13 Mart 2014 Perşembe

3,5

Gece 3. 
Buçuğa birkaç adım,
Sayarken dizim kanardı.
Alkış tutarken parmaklı eldivenlerimle sigara yakardım.
Ama şimdi uyuyamam.
Ve bir şarkı daha:'Büyüde on yedine geldiğinde baban sana.'
Hayır ağlamaya hazır değilim, sigaram yarım-gözyaşı saçmalık. 
Sen masayı kur, ben dağıtırım.
Kurulmayan düzen, düzensizlik içinde düzen.
Karışık aklım, bağışla.
Rock'n'Roll'a kaptırdım kendimi.
Burnuma demir çubuk soktum,
Bir tabum kırık.
Seni lanetledim, parmak uçlarım kuru kan.
Daha güzel yazardım, kime neye göre?
Tüm küfürlerin yerine oturduğu düzende,
Düzensizlik içinde düzen arıyorum.
Bach'ın elinde çay bardağı, Selda Bağcanda elektro.
Su şişesi içinde Arapça yazılar yazılı kağıt, yanında rakı şişesi.
Alt rafta Yasin, üst rafta İncil.
Saçımı kahkül kestim,
Karışık aklım, bağışla.
Buçuğa birkaç adım.
Sayarken işaret parmağımla baş parmağımı koparırdım, kanardı.
Ölürsem bavulun arkası güz,
Bırakırsam on sekiz yıllık emeğe gözyaşı-sperme ağıt.
Ama şimdi uyuyamam.
Işığın kırılma noktasında gölgemi boğmuştum.
Gölgesizde yaşayamam;
İki noktadan bir doğru geçiyor,
Doğru olamamam tamda bundan.
Donuk bakışlarım rutinleşmiş dün akşam kokularından.
Yaşamak zor, bir o kadar da kolay.
Ölümün yaşla işi yok,
Kuru bir Mart veya Haziran.
Sessizliğin içinde öksürük sesi,
Çığlıkların noktasıdır.
Karışık aklım bağışla.
Çoktandır yazamamam bundan,
Ve aklımdan konuşmalarım.
Buçuğa birkaç adım 
Sayarken, dudağım patlakken ve sinir ilacı ile uyuşukken,
Hayali bir köy mutlu olmaya yetiyordu-
O güne kadar.

Hepimiz aynı şeyden muzdariptik o akşam,
Uykumuzda yoktu, neşemizde.





10 Şubat 2014 Pazartesi

İKİBİNON


KARŞILIKSIZ


  Elindeki kitabı bir yana bırakıp çıkaracaksın giysilerini teker teker.Saten kumaşlar üzerinde kayacak sıcak tenin.Sokakların kesiştiği köşelerdeki lambalar aydınlatacak odanı.Ve ayakların yalnızlık kokan çarşaflarla buluşacak.Ben sönmüş çöp bidonu önünden sigaramla geçerken, odanın camı gökkuşağı renkli bilye ile kırılacak.Sen paramparça olmuş camdan bakarken ben arkam dönük bir kez daha çekeceğim sigaramdan.Gökyüzü aydınlanırken sen yalnızlığınla, bense bankta martılarla konuşacağım. 
  Ekzos kokulu simit alıyorum bir tane.Sokaklar boş ve asfalt kokuyor.Akşamdan kalma sokağın ortasında üç gölge, bir o yana bir bu yana.İçlerinden biri durmadan diyor 'Leyla Leyla! Şişede Leyla!'.

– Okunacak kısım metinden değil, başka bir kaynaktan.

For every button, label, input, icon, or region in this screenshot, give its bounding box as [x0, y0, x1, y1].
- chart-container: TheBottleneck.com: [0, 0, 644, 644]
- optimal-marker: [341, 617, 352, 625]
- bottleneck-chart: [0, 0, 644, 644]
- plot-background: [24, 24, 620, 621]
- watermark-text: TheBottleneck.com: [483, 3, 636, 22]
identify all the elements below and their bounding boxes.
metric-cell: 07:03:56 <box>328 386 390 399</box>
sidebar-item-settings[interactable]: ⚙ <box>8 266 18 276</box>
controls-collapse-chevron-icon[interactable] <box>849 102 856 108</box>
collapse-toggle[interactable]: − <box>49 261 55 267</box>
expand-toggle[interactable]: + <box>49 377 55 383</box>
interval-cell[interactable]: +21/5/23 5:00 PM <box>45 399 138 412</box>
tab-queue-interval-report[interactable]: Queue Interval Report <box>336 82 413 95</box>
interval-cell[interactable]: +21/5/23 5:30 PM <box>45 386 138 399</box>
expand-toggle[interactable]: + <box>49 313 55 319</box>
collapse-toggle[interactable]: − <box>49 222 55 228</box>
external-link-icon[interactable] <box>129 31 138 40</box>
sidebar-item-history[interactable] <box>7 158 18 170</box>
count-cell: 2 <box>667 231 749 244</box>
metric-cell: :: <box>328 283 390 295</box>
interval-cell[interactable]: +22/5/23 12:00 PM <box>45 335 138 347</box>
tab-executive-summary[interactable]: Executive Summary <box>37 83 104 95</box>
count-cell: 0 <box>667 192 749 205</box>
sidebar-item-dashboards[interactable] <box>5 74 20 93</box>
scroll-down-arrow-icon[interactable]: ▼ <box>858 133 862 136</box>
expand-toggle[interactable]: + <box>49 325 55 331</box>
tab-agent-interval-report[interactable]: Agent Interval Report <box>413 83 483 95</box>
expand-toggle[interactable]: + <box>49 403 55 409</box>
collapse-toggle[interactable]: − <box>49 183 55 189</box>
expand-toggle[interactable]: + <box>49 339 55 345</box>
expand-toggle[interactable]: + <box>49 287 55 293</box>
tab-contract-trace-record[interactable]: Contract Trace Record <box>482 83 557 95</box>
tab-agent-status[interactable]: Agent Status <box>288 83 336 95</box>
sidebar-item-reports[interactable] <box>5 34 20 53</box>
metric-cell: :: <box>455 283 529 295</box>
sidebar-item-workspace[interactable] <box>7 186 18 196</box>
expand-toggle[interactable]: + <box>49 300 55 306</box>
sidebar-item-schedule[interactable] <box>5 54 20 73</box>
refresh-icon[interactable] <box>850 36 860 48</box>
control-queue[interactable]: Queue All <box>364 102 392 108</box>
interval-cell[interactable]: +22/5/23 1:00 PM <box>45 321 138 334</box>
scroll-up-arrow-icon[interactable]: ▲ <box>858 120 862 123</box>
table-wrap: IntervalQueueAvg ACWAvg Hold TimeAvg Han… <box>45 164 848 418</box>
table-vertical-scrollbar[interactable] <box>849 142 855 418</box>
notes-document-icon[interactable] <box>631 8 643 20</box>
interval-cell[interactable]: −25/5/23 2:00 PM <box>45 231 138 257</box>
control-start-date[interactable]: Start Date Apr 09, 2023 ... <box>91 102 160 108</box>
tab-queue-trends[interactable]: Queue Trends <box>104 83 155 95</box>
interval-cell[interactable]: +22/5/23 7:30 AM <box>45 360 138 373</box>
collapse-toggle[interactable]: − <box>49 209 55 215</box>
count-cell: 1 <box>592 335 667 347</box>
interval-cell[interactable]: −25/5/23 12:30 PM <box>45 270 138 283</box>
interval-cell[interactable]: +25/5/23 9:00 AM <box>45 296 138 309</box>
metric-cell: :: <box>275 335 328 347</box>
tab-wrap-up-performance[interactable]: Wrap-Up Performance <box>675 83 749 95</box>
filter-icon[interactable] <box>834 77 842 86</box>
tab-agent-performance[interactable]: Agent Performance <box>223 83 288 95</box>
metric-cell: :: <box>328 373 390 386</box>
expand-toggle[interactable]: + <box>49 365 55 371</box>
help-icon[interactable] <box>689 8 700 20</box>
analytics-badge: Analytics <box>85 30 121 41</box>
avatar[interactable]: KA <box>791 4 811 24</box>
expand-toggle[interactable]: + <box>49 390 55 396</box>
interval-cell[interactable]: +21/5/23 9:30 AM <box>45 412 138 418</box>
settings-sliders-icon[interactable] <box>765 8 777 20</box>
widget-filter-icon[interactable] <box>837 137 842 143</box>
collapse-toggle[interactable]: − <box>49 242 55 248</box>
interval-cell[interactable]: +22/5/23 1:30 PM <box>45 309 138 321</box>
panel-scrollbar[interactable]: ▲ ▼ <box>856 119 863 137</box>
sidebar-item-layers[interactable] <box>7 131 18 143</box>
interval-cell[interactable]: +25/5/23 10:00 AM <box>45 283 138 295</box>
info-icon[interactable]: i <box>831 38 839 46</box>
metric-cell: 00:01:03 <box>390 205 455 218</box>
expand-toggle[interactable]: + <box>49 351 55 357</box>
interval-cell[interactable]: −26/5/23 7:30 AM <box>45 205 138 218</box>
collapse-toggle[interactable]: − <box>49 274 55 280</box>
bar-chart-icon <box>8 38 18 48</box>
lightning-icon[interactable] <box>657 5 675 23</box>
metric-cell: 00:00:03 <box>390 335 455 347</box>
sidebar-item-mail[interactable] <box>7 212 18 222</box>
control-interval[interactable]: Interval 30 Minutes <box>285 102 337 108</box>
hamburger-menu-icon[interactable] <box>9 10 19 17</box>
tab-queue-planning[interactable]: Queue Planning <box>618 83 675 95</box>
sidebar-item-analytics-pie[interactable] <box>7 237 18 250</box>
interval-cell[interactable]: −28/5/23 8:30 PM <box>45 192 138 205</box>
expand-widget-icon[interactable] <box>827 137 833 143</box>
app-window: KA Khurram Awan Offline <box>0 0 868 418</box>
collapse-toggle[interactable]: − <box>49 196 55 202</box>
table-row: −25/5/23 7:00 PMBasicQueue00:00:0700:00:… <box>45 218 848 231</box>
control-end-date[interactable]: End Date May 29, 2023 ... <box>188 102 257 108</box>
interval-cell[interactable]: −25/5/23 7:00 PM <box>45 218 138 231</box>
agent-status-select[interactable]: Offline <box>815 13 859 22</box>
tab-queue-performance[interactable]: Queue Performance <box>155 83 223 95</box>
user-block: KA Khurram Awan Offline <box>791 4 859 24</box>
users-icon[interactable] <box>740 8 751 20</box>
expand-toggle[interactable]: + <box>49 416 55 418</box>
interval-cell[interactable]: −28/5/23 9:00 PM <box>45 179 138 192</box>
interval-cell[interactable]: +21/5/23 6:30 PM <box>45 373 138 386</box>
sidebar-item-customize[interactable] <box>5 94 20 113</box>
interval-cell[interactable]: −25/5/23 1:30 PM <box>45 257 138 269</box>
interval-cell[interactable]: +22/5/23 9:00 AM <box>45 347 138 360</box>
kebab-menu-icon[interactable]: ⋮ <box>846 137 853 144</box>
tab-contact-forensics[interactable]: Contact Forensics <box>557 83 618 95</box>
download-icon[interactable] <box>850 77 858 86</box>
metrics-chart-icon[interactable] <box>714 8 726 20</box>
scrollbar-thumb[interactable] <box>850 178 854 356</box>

                                               MISTY


Mistik kokular beynimi sardı.Ve düşünce kalemin kağıt üstünde kaymasını, mumun yanmasını, mürekkebin akmasını beraberinde getirdi.Gıcırdayan merdivenler çıkıldı, sarı kitap sayfaları tükürükle yalandı, birkaç kağıt cepten çıktı ve silindi yazılar.Ayakkabıların bağcığı teker teker çözülürken otel odasında bale yapıldı, analog makinada zaman kadrajda durdu. 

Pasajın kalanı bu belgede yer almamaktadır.